With earnings season in full force, it was Citigroup’s (NYSE: C) turn on Friday. The firm reported strong results, beating the consensus estimate of 5 cents per share coming in with 9 cents per share. The results were below last quarter’s earnings of 14 cents per share, but showed important signs of improvement in beating expectations.
Similar to the disclosures offered by JPMorgan Chase (NYSE: JPM) a day earlier, the firm’s improvement reflect improved credit quality and lower loan loss provisions. Trading revenues surged in the first quarter, but fell significantly in the second as the market decline hampered performance.
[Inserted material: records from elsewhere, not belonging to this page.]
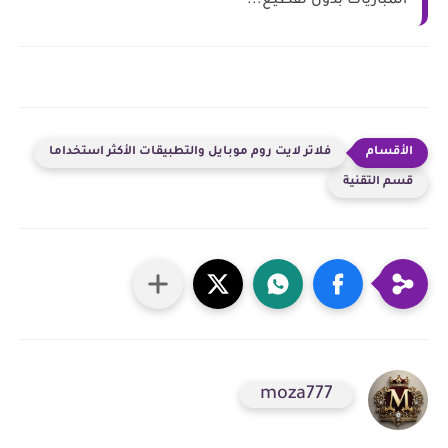
المباريات بدون تقطيع...
فلاتر لايت روم موبايل والتطبيقات الأكثر استخداما
قسم التقنية
moza777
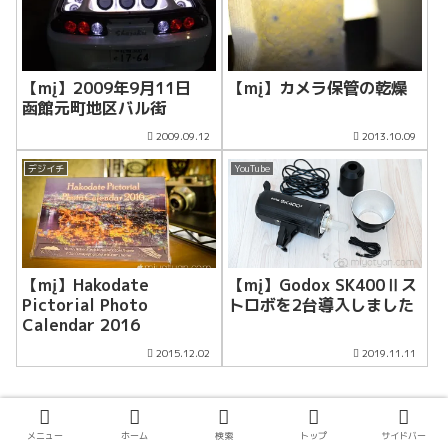
【mį】2009年9月11日
【mį】カメラ保管の乾燥
函館元町地区バル街
2009.09.12
2013.10.09
デジイチ
YouTube
【mį】Hakodate
【mį】Godox SK400Ⅱス
Pictorial Photo
トロボを2台導入しました
Calendar 2016
2015.12.02
2019.11.11
スポンサーリンク
メニュー
ホーム
検索
トップ
サイドバー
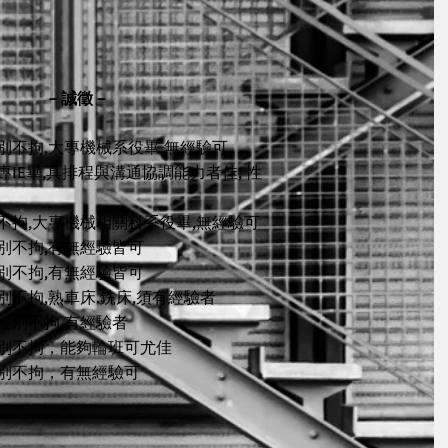
－誠徵－
別不拘,大專機械系役畢,無經驗可
專IE畢,具排程與溝通協調能力者佳, 性
不拘,大專機械相關科系役畢,無經驗可
別不拘,有無經驗皆可
別不拘,有無經驗皆可
別不拘,熟車床.銑床,須有經驗者
性別不拘.有經驗者
別不拘，能夠輪班可尤佳
別不拘，有無經驗可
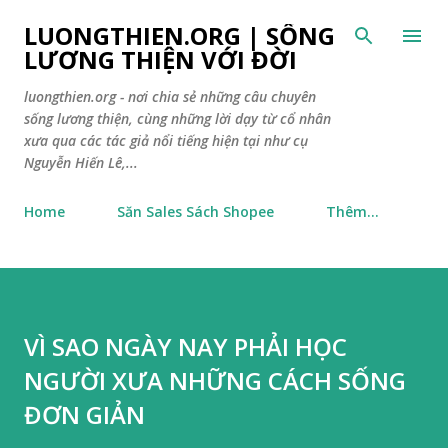
Chuyển đến nội dung chính
LUONGTHIEN.ORG | SỐNG
LƯƠNG THIỆN VỚI ĐỜI
luongthien.org - nơi chia sẻ những câu chuyên
sống lương thiện, cùng những lời dạy từ cổ nhân
xưa qua các tác giả nổi tiếng hiện tại như cụ
Nguyễn Hiến Lê,...
Home
Săn Sales Sách Shopee
Thêm…
VÌ SAO NGÀY NAY PHẢI HỌC
NGƯỜI XƯA NHỮNG CÁCH SỐNG
ĐƠN GIẢN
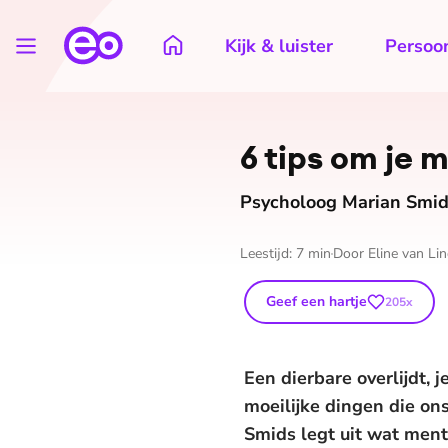
Kijk & luister
Persoon
6 tips om je 
Psycholoog Marian Smids
Leestijd:
7
min
Door
Eline van Li
Geef een hartje
205
x
Een dierbare overlijdt,
moeilijke dingen die o
Smids legt uit wat menta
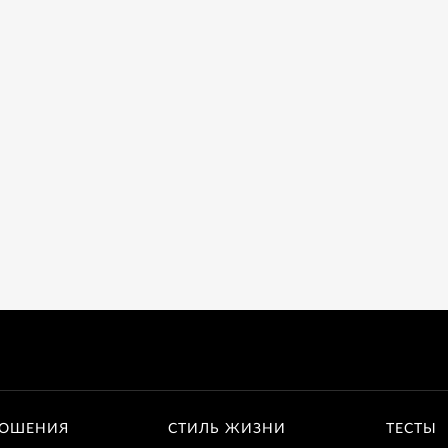
ОШЕНИЯ
СТИЛЬ ЖИЗНИ
ТЕСТЫ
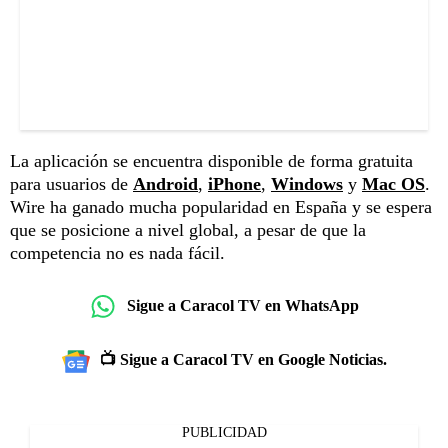
La aplicación se encuentra disponible de forma gratuita
para usuarios de
Android
,
iPhone
,
Windows
y
Mac OS
.
Wire ha ganado mucha popularidad en España y se espera
que se posicione a nivel global, a pesar de que la
competencia no es nada fácil.
Sigue a Caracol TV en WhatsApp
📺 Sigue a Caracol TV en Google Noticias.
PUBLICIDAD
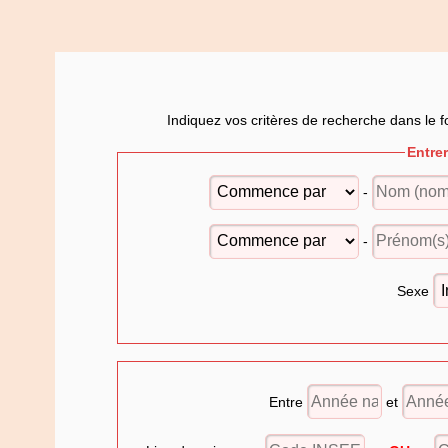
Indiquez vos critères de recherche dans le f
Entre
-
-
Sexe
Entre
et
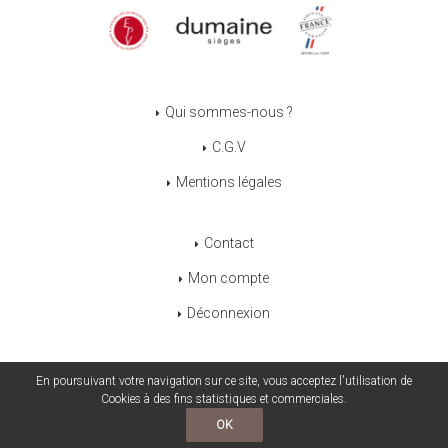
Qui sommes-nous ?
C.G.V
Mentions légales
Contact
Mon compte
Déconnexion
En poursuivant votre navigation sur ce site, vous acceptez l'utilisation de
Cookies à des fins statistiques et commerciales.
POWERED BY YPROXIMITÉ / STORE FACTORY
OK
Contactez-nous 05.45.39.97.97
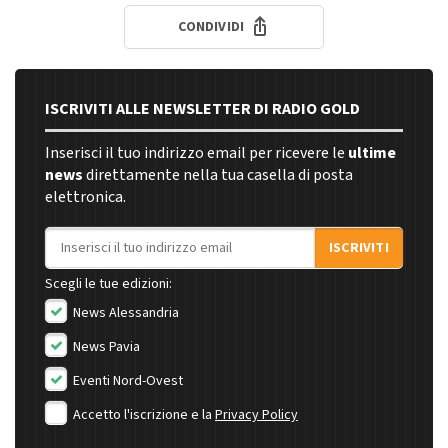
CONDIVIDI
ISCRIVITI ALLE NEWSLETTER DI RADIO GOLD
Inserisci il tuo indirizzo email per ricevere le
ultime
news
direttamente nella tua casella di posta
elettronica.
Indirizzo email
ISCRIVITI
Scegli le tue edizioni:
News Alessandria
News Pavia
Eventi Nord-Ovest
Accetto l'iscrizione e la
Privacy Policy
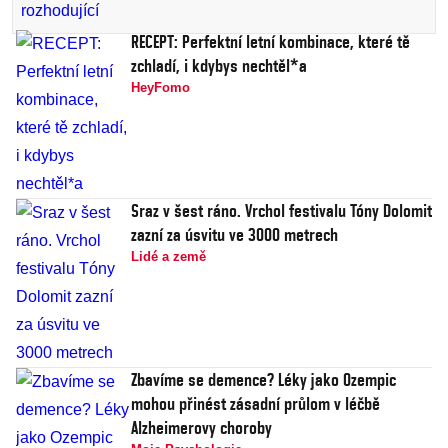
RECEPT: Perfektní letní kombinace, které tě
zchladí, i kdybys nechtěl*a
HeyFomo
Sraz v šest ráno. Vrchol festivalu Tóny Dolomit
zazní za úsvitu ve 3000 metrech
Lidé a země
Zbavíme se demence? Léky jako Ozempic
mohou přinést zásadní průlom v léčbě
Alzheimerovy choroby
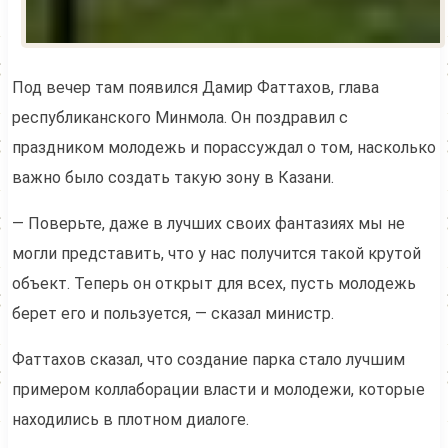
Под вечер там появился Дамир Фаттахов, глава
республиканского Минмола. Он поздравил с
праздником молодежь и порассуждал о том, насколько
важно было создать такую зону в Казани.
— Поверьте, даже в лучших своих фантазиях мы не
могли представить, что у нас получится такой крутой
объект. Теперь он открыт для всех, пусть молодежь
берет его и пользуется, — сказал министр.
Фаттахов сказал, что создание парка стало лучшим
примером коллаборации власти и молодежи, которые
находились в плотном диалоге.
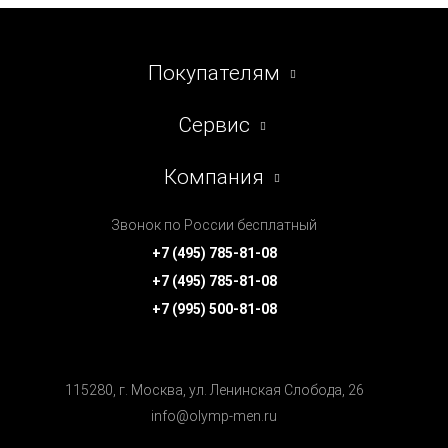
Покупателям
Сервис
Компания
Звонок по России бесплатный
+7 (495) 785-81-08
+7 (495) 785-81-08
+7 (995) 500-81-08
115280, г. Москва, ул. Ленинская Cлобода, 26
info@olymp-men.ru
In total, Citigroup reported a net profit of $2.7 billion, as compared to $4.4 billion in the prior quarter. The most important metric though cam in the provisions for credit losses, which came in at $6.7 billion, a decline of $2.0 billion or 23% sequentially. This loan loss represents the lowest level since Q3 2007.
With regulatory reform on the horizon, there will be a renewed emphasis on the importance of Capital Ratios. In this disclosure, we learned Citi’s Tier 1 capital ratio came in at 12.0% compared with 11.3% in the prior quarter. Tier 1 common ratio was 9.7%, up from 9.1% in previous quarter. Return On Common Equity (ROE), deteriorated to 7.0% from 12.0% in the prior quarter.
As the U.K. bonus tax continues to effect the global financial system, Citi incurred a $404 million charge in the quarter, driving total expenses up 3% to $11.9 billion.
After the final financial regulatory reform bill is signed into law, it is widely expected to restrict proprietary trading of the banks and thus denting profitability. Additionally, dealing in derivatives will limit risk in some cases, and profits. These actions are expected to impact Goldman Sachs (NYSE: GS), Bank of America (NYSE: BAC), Wells Fargo (NYSE: WFC), and many others.
Amid the declining market and general chaos in the financial system, Citi continues it’s restructing efforts. The firm’s results are tied to economic recover, and the sluggish rate of both are to be expected in the upcoming quarters. However, in the core business Citi remains attractive and this is reflected in the latest earnings results.